A study conducted by PwC in 2018 on the perception of AI and its tools revealed that nearly 61% of its respondents consisting of employees working in metropolitan cities in India used these digital assistants favorably, noting that they helped with “event reminders” and “calendar management”. Interestingly, 74% of respondents wanted their digital assistants to be “friendly”.

Alan Winfield, a robot ethicist, says designing a robot with a gender is a deceptive act. He points out that the machines themselves cannot therefore belong to a particular genus. Therefore, when designed to shyly reject or submit to harassment, it sets up real women for further objectification. While capable of bringing potential shifts to overused expectations of gender groups, technologies even today seem to entertain women and bots as “near-human beings with no minds of their own.”

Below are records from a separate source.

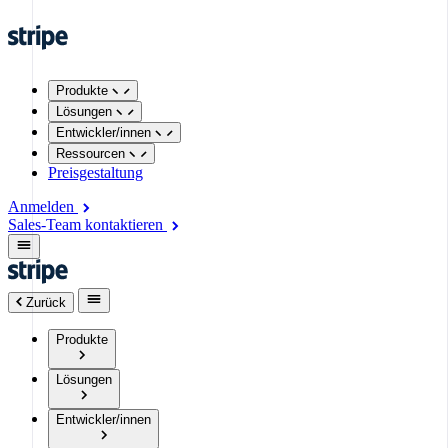
Produkte
Lösungen
Entwickler/innen
Ressourcen
Preisgestaltung
Anmelden
Sales-Team kontaktieren
Zurück
Produkte
Lösungen
Entwickler/innen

Whether it’s voice assistants, chatbots, or virtual agents, by sexing an inanimate product, technology as a discipline makes way for the recycling of expected social behaviors into a very modernist face of neutrality. Alain Winfield, a robot ethicist, says designing a robot with a gender is a deceptive act. He points out that the machines themselves cannot therefore belong to a particular genus. Therefore, when designed to shyly reject or submit to harassment, it sets up real women for further objectification. While capable of bringing potential shifts to overused expectations of gender groups, technologies even today seem to entertain women and bots as “near-human beings with no minds of their own.” A moving UNESCO and EQUALS Reporting, brought to light a pathetic array of voice assistant responses to verbal sexual harassment. The following table shows that the feminized bot even thanks users for sexually inappropriate comments, trivialize the impact of chat calls and verbal abuse that women face on a daily basis. When these female AVs are presented to consumers as subordinate objects at their disposal, technologists encourage the perception of women as “objects” to society at large (see chart below). This, in turn, contributes to the continued trivialized presence of women in agency and decision-making.

Chart: Voice Assistant (VA) Responses to Verbal Sexual Harassment

Image source: UNESCO and EQUALS report (2019)

At the very foundation of AI systems are algorithms, written and trained primarily by English-speaking, white, privileged men. While biases of all kinds are nearly invisible in the modern technological infrastructure, women fall ambiguously between not being entirely a minority group and neither a privileged group. This makes gender bias one of the biggest globally recognized threats.